(Page segmentation data)
● ● ● ●
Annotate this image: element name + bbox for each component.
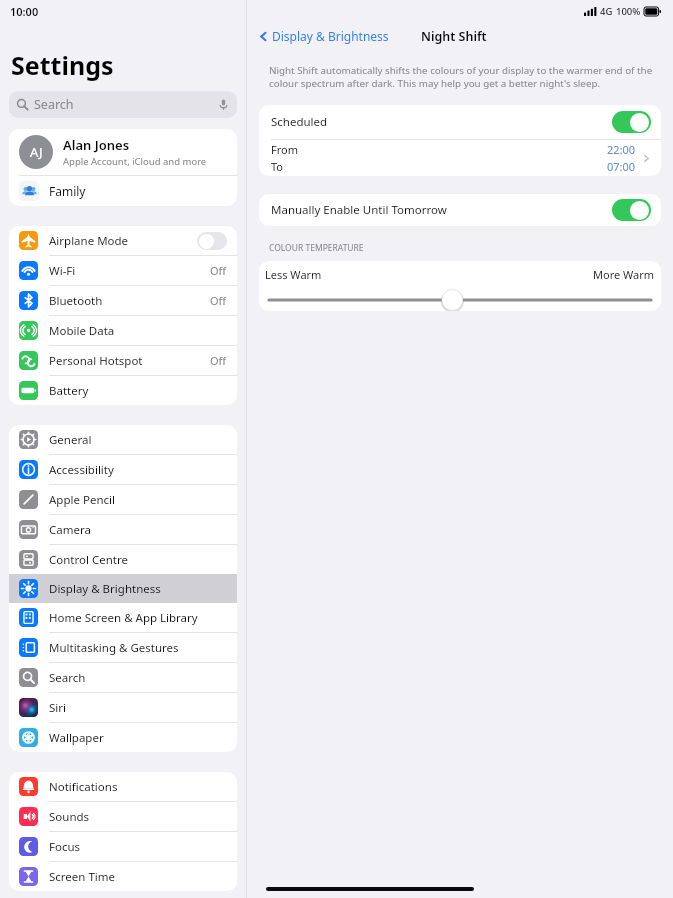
staticText: From bbox=[271, 142, 298, 157]
button[interactable]: Search bbox=[9, 663, 237, 692]
staticText: Manually Enable Until Tomorrow bbox=[271, 202, 447, 218]
button[interactable]: Focus bbox=[9, 832, 237, 861]
button[interactable]: Notifications bbox=[9, 772, 237, 801]
staticText: Scheduled bbox=[271, 114, 328, 130]
staticText: Search bbox=[34, 96, 74, 113]
staticText: 07:00 bbox=[607, 159, 636, 174]
staticText: Apple Account, iCloud and more bbox=[63, 155, 207, 168]
button[interactable]: General bbox=[9, 425, 237, 454]
staticText: Family bbox=[49, 183, 86, 199]
button[interactable]: Siri bbox=[9, 693, 237, 722]
staticText: 10:00 bbox=[10, 4, 39, 19]
button[interactable]: Battery bbox=[9, 376, 237, 405]
button[interactable]: Sounds bbox=[9, 802, 237, 831]
button[interactable]: Scheduled bbox=[259, 105, 661, 139]
staticText: Focus bbox=[49, 839, 81, 855]
staticText: 100% bbox=[616, 5, 641, 18]
button[interactable]: From bbox=[259, 140, 661, 176]
button[interactable]: Scheduled bbox=[612, 111, 651, 133]
staticText: Wi-Fi bbox=[49, 263, 76, 279]
button[interactable]: Manually Enable Until Tomorrow bbox=[259, 194, 661, 226]
staticText: Control Centre bbox=[49, 552, 128, 568]
button[interactable]: Accessibility bbox=[9, 455, 237, 484]
staticText: Night Shift automatically shifts the col… bbox=[269, 64, 655, 90]
button[interactable]: Colour temperature bbox=[259, 290, 661, 310]
staticText: Screen Time bbox=[49, 869, 116, 885]
staticText: Night Shift bbox=[421, 28, 487, 45]
staticText: Search bbox=[49, 670, 86, 686]
button[interactable]: Camera bbox=[9, 515, 237, 544]
staticText: Bluetooth bbox=[49, 293, 103, 309]
staticText: Mobile Data bbox=[49, 323, 115, 339]
staticText: Less Warm bbox=[265, 267, 322, 282]
staticText: COLOUR TEMPERATURE bbox=[269, 242, 364, 254]
staticText: Accessibility bbox=[49, 462, 114, 478]
staticText: Battery bbox=[49, 383, 89, 399]
button[interactable]: AJ bbox=[9, 129, 237, 175]
staticText: Display & Brightness bbox=[49, 581, 161, 597]
staticText: Multitasking & Gestures bbox=[49, 640, 179, 656]
button[interactable]: Display & Brightness bbox=[9, 574, 237, 603]
button[interactable]: Mobile Data bbox=[9, 316, 237, 345]
button[interactable]: Control Centre bbox=[9, 545, 237, 574]
button[interactable]: Wallpaper bbox=[9, 723, 237, 752]
staticText: AJ bbox=[30, 143, 43, 161]
button[interactable]: Apple Pencil bbox=[9, 485, 237, 514]
button[interactable]: Screen Time bbox=[9, 862, 237, 891]
button[interactable]: Display & Brightness bbox=[255, 25, 392, 47]
staticText: Display & Brightness bbox=[272, 28, 389, 44]
staticText: Off bbox=[210, 263, 227, 278]
button[interactable]: Airplane Mode bbox=[197, 232, 227, 250]
button[interactable]: Wi-Fi bbox=[9, 256, 237, 285]
button[interactable]: Search bbox=[9, 91, 237, 118]
button[interactable]: Family bbox=[9, 176, 237, 206]
staticText: Apple Pencil bbox=[49, 492, 115, 508]
staticText: 22:00 bbox=[607, 142, 636, 157]
button[interactable]: Bluetooth bbox=[9, 286, 237, 315]
button[interactable]: Multitasking & Gestures bbox=[9, 633, 237, 662]
staticText: 4G bbox=[600, 5, 613, 18]
button[interactable]: Manually Enable Until Tomorrow bbox=[612, 199, 651, 221]
staticText: General bbox=[49, 432, 92, 448]
staticText: Home Screen & App Library bbox=[49, 610, 198, 626]
staticText: Settings bbox=[11, 48, 114, 82]
staticText: Sounds bbox=[49, 809, 90, 825]
staticText: Off bbox=[210, 353, 227, 368]
staticText: Wallpaper bbox=[49, 730, 104, 746]
staticText: More Warm bbox=[593, 267, 655, 282]
staticText: Personal Hotspot bbox=[49, 353, 143, 369]
staticText: To bbox=[271, 159, 284, 174]
staticText: Off bbox=[210, 293, 227, 308]
button[interactable]: Airplane Mode bbox=[9, 226, 237, 255]
button[interactable]: Personal Hotspot bbox=[9, 346, 237, 375]
button[interactable]: Home Screen & App Library bbox=[9, 603, 237, 632]
staticText: Camera bbox=[49, 522, 91, 538]
staticText: Notifications bbox=[49, 779, 118, 795]
staticText: Siri bbox=[49, 700, 66, 716]
staticText: Airplane Mode bbox=[49, 233, 129, 249]
staticText: Alan Jones bbox=[63, 136, 130, 154]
● ● ● ●
In the entries above, find each line with the word "Battery" and return it.

button[interactable]: Battery bbox=[9, 376, 237, 405]
staticText: Battery bbox=[49, 383, 89, 399]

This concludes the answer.